From Stephen Cathalan, Jr.
Marseilles the 17th. May 1797
I was favoured in due Time with your much Respected Letter of the 5th. last June, and Beg you to accept my Best thanks for the usefûll Information, you Gave me, for the Best means of Placing money in the united States;
Messrs. Mason & Fenwick placed the 1st. July Last Dard. 6000—for my own account in the Bank of the united States, with which they had only Twelve shares of Dard. 400—making Dard. 4800. This is a Proof that the Credit of that Banck is in the highest Reputation; They Say that when I will Sale them again, I will Recover again my 6000 Ds. at a very Small Difference more or less; and that the dividend is about 4 pr. ct. every 6 months; I am then Satisfied, for the Present; Certainly lotts to Build houses in the Federative Town, or Lands in your neihbourg, would have been Prefferable, if Purchased with all the Security; but a Landholder who is not a Part of the year in his Lands, can’t make the Benefit he would Draw, by his attendance and Industry.
You, my Dear sir—was Retired to the Care of your farms, occupied and delighted with agriculture, Resorting at times for amusement to the arts and Sciences &a. &a. with a Great Degrée of the Good Will of your fellow citizens!

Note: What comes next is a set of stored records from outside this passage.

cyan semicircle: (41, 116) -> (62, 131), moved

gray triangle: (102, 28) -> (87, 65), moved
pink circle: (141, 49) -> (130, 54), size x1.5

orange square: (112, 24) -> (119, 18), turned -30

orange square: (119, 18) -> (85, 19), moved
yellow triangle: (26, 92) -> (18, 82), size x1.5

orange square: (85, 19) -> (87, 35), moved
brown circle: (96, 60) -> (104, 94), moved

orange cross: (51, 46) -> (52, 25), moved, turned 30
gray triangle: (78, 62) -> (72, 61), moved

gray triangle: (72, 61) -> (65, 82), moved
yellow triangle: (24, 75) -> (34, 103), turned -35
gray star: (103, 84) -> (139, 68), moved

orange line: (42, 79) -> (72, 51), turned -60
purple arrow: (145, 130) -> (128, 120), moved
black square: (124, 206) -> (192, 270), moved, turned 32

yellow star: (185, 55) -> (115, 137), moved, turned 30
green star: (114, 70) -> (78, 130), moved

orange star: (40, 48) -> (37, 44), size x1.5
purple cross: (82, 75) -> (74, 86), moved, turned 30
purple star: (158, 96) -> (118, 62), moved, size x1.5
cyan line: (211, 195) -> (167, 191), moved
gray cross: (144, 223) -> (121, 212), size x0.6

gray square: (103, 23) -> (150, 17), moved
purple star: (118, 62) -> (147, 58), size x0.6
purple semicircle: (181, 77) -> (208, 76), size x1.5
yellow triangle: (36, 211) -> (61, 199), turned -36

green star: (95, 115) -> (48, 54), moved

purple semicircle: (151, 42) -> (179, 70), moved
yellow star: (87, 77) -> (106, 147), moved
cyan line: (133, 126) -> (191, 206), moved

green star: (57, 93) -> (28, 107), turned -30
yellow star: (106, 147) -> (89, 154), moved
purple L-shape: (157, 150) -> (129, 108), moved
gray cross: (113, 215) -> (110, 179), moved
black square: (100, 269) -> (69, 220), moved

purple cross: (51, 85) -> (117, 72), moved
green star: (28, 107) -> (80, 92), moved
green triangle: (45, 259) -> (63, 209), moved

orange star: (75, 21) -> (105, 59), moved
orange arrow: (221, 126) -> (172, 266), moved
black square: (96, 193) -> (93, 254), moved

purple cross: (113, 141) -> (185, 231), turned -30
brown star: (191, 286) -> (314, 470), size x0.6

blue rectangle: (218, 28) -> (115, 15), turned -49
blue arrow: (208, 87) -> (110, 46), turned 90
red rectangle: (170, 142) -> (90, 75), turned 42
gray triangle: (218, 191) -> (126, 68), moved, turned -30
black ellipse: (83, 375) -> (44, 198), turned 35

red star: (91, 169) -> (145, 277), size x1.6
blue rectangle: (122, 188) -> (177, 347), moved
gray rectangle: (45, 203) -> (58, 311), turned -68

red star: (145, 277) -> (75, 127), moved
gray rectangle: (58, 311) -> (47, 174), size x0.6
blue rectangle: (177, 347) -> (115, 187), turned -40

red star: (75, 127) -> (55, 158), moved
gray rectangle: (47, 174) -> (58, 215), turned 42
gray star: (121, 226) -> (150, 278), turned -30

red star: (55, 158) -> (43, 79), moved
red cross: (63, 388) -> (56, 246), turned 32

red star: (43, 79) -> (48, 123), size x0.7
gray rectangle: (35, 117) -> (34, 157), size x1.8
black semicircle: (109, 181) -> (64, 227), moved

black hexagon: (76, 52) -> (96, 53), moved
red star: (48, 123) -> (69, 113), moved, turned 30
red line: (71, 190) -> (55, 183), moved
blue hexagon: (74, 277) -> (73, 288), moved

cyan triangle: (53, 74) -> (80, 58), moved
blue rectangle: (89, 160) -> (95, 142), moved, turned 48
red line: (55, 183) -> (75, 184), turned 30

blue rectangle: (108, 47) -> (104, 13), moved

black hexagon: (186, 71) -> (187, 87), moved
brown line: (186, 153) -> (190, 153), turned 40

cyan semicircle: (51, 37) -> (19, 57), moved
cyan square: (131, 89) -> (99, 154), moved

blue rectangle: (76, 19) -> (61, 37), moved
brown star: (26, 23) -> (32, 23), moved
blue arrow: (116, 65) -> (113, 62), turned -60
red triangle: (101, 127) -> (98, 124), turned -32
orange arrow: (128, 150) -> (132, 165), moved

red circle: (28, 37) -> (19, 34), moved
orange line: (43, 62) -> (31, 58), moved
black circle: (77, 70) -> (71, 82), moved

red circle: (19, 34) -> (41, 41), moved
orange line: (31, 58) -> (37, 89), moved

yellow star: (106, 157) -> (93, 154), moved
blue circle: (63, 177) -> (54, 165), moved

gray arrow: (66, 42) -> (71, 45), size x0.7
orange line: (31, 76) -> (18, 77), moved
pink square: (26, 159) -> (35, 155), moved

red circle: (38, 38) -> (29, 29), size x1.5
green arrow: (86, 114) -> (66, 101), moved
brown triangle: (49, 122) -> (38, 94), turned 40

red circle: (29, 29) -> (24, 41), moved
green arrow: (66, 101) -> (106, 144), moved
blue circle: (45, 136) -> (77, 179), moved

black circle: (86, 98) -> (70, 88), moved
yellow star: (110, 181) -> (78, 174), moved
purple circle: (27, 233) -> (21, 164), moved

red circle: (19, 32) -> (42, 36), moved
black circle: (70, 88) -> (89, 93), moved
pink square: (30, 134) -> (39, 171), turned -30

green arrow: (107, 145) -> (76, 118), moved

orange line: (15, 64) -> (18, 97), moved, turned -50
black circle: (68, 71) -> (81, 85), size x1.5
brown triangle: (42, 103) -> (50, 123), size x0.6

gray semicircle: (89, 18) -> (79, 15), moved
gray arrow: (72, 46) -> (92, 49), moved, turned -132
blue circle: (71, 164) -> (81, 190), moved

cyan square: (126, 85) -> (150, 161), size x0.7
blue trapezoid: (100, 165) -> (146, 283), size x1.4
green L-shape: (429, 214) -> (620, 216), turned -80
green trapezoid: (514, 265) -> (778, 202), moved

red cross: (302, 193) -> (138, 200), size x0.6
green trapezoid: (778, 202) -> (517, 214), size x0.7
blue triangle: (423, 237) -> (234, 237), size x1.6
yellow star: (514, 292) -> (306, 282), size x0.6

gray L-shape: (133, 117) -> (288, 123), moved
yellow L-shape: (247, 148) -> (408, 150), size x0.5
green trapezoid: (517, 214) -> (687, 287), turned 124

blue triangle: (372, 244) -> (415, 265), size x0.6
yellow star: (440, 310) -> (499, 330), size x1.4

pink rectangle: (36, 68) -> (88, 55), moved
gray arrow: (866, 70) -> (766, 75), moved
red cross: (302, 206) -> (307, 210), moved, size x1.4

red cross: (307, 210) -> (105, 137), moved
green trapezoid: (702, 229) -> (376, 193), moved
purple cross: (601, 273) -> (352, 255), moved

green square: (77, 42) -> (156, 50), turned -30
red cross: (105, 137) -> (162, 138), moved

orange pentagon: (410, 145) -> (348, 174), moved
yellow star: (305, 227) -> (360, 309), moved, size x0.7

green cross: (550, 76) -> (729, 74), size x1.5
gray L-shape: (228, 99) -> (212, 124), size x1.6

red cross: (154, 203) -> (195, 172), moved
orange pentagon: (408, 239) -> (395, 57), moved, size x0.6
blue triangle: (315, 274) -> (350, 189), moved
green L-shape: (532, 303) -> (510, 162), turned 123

But the Americans Citizens, Long ere had Justly appreciated your Proffond knowledge in Political Concerns, and your Good patriotism for the wellfare and Improvment of your Country; They had found you was worth to Succeed in the Presidency, the Respected and Celebrated Georges Washington, and if by a very Small majority, they have not in the Last Election placed you at that Eminent Post; you have obtained and accepted the vice Presidency, and it has been proved that John Adams and Thos. Jefferson are equally worthy;
All my Family as well as I, we beg you to accept our Best Congratulations, and Compliments, on your Emminent appointment; asking the Continûation of your kind Sentiments and Protection towards me, begging you to ask this Protection of the President John Adams, assuring you both, that I will Continue in my Efforts, to fill the honourable office of this Consulate, as much as in my Power, to the Entire Satisfaction of our Government, and of the American Individuals;
My Father Tho’ more than 80 years old, is enjoying a Good health, Going dayly on foot at a Small Country house I have Purchased on the Sea Coast in this Road; I have Sent my only Daughter to Paris, on the 9th. Inst. to be perfectioned in her Education in the Cy devant Couvent des Anglaises, for 2 or 3 years, I have been encourag’d to part with her, by the Dutchess of orleans, who has been So kind as to offer me to take Care of her, as if She was her mother; I hope that her Sons who are at Philadia. will have Presented to you their Respects, on your Arival; and my Recommendation to you, Sir, in their favour, would be now a very Small adition; as I am Confident, that they may have found in you, in the President, and all the Gentlemens in Philadilphia, Good hearts, Ready to Sofften in their own, the Sorrow of their kind of exile and of Being So distant from one of the most Respectable Mothers;
I would have, with Great Pleasure, taken the fair opportunity of our Captives in algiers, when I dispatched them to Philada. in November Last, to have paid a visit to U States, and presented them with their Compagnon. to our Governt. had not my Presence been necessary to the Service of my Consulate; in this District, and in deed as matters with the french Privateers in this Sea Stand, now, the appeals of the Prises made on our Vessels being before the Court of this Department, I must Remain here to follow these appeals; happy would I Be if I could Succeed! But till matters take a Better turn, I find prudent for our adventurers to Stop their Shipments this way; and I must Postpone my Project of Paying you my Respects in Philadelphia; meantime I have the honour to be with Respect Dear sir Your most obedt. Servt.
Stephen Cathalan Junr.
RC (DLC); at foot of first page: “Thos. Jefferson Esqr. Vice President of the united States Philadelphia”; endorsed by TJ as received 3 Nov. 1797 and so recorded in SJL.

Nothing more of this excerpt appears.